=== DATA FOR THIS EXERCISE ===

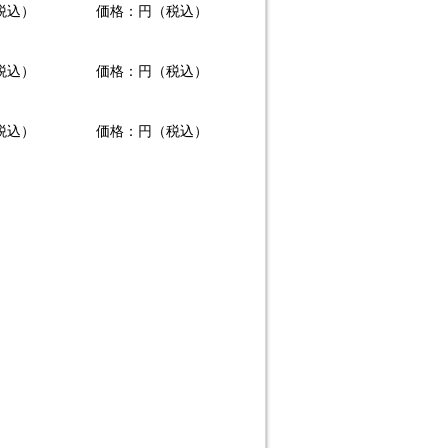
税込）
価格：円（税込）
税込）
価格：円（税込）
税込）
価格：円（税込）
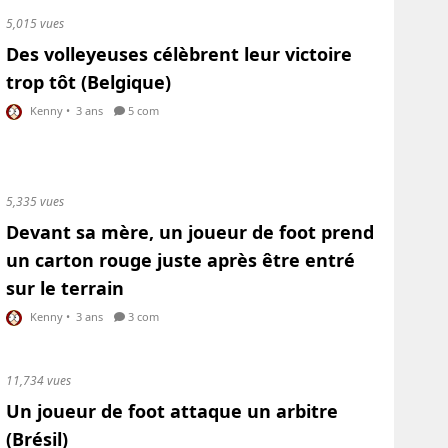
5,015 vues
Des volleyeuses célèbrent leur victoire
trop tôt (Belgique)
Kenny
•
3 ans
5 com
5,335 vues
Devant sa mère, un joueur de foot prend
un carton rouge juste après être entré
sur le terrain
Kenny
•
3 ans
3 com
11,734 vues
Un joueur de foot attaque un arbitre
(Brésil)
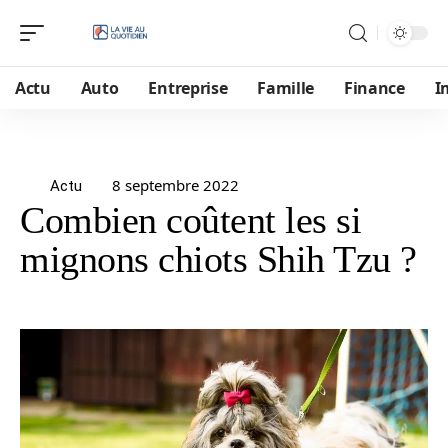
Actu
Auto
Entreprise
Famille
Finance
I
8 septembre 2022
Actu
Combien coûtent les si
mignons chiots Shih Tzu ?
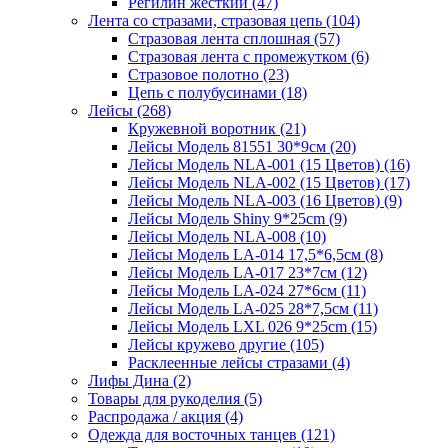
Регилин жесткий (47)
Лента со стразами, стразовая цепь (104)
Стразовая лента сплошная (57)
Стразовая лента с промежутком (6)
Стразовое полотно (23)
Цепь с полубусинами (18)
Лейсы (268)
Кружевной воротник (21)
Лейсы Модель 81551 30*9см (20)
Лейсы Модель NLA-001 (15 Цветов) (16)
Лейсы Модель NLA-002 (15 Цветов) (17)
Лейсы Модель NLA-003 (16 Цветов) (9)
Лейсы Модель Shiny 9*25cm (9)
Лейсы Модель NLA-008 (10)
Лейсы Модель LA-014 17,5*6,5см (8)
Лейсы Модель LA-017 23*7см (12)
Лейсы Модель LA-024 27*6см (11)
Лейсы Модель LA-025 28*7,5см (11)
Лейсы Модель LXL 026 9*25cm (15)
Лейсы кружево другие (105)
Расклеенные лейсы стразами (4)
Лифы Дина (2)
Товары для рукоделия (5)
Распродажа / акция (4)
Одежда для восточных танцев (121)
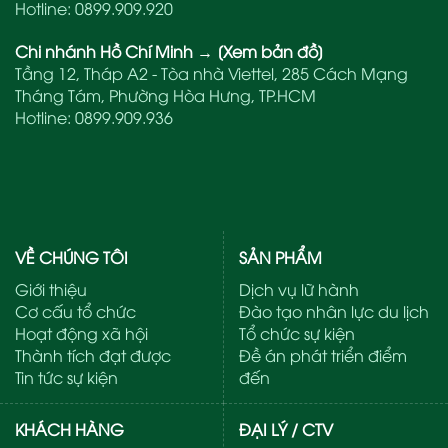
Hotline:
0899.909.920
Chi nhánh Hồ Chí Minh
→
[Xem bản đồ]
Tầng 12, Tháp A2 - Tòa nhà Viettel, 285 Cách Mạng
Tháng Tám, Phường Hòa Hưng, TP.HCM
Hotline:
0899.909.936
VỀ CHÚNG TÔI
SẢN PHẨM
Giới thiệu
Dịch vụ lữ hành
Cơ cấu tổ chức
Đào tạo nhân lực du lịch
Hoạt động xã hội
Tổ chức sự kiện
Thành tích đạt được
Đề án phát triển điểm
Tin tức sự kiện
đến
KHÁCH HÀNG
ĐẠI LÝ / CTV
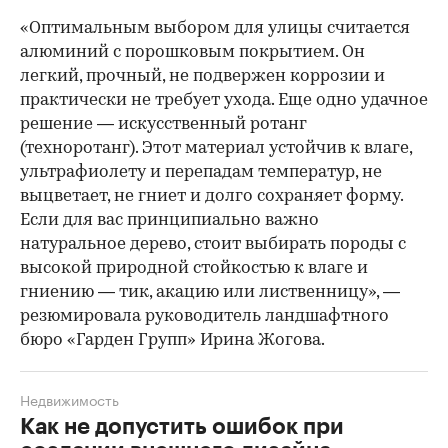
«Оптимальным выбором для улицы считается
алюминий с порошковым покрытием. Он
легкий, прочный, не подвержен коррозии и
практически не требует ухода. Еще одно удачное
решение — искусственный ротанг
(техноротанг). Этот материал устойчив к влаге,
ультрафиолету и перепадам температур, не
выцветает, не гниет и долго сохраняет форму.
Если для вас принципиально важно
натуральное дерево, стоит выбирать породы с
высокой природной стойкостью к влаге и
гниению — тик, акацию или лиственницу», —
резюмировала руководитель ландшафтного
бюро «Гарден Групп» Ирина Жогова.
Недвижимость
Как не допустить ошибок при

===

# PROBLEM STATEMENT
Line by line, print the records exactly, leaving the pictures behind.

# PROBLEM SOLUTION
税込）
価格：円（税込）
税込）
価格：円（税込）
税込）
価格：円（税込）
5,015 vues
Des volleyeuses célèbrent leur victoire
trop tôt (Belgique)
Kenny
•
3 ans
5 com
5,335 vues
Devant sa mère, un joueur de foot prend
un carton rouge juste après être entré
sur le terrain
Kenny
•
3 ans
3 com
11,734 vues
Un joueur de foot attaque un arbitre
(Brésil)
Actu
Auto
Entreprise
Famille
Finance
I
8 septembre 2022
Actu
Combien coûtent les si
mignons chiots Shih Tzu ?
Регилин жесткий (47)
Лента со стразами, стразовая цепь (104)
Стразовая лента сплошная (57)
Стразовая лента с промежутком (6)
Стразовое полотно (23)
Цепь с полубусинами (18)
Лейсы (268)
Кружевной воротник (21)
Лейсы Модель 81551 30*9см (20)
Лейсы Модель NLA-001 (15 Цветов) (16)
Лейсы Модель NLA-002 (15 Цветов) (17)
Лейсы Модель NLA-003 (16 Цветов) (9)
Лейсы Модель Shiny 9*25cm (9)
Лейсы Модель NLA-008 (10)
Лейсы Модель LA-014 17,5*6,5см (8)
Лейсы Модель LA-017 23*7см (12)
Лейсы Модель LA-024 27*6см (11)
Лейсы Модель LA-025 28*7,5см (11)
Лейсы Модель LXL 026 9*25cm (15)
Лейсы кружево другие (105)
Расклеенные лейсы стразами (4)
Лифы Дина (2)
Товары для рукоделия (5)
Распродажа / акция (4)
Одежда для восточных танцев (121)
Hotline:
0899.909.920
Chi nhánh Hồ Chí Minh
→
[Xem bản đồ]
Tầng 12, Tháp A2 - Tòa nhà Viettel, 285 Cách Mạng
Tháng Tám, Phường Hòa Hưng, TP.HCM
Hotline:
0899.909.936
VỀ CHÚNG TÔI
SẢN PHẨM
Giới thiệu
Dịch vụ lữ hành
Cơ cấu tổ chức
Đào tạo nhân lực du lịch
Hoạt động xã hội
Tổ chức sự kiện
Thành tích đạt được
Đề án phát triển điểm
Tin tức sự kiện
đến
KHÁCH HÀNG
ĐẠI LÝ / CTV
«Оптимальным выбором для улицы считается
алюминий с порошковым покрытием. Он
легкий, прочный, не подвержен коррозии и
практически не требует ухода. Еще одно удачное
решение — искусственный ротанг
(техноротанг). Этот материал устойчив к влаге,
ультрафиолету и перепадам температур, не
выцветает, не гниет и долго сохраняет форму.
Если для вас принципиально важно
натуральное дерево, стоит выбирать породы с
высокой природной стойкостью к влаге и
гниению — тик, акацию или лиственницу», —
резюмировала руководитель ландшафтного
бюро «Гарден Групп» Ирина Жогова.
Недвижимость
Как не допустить ошибок при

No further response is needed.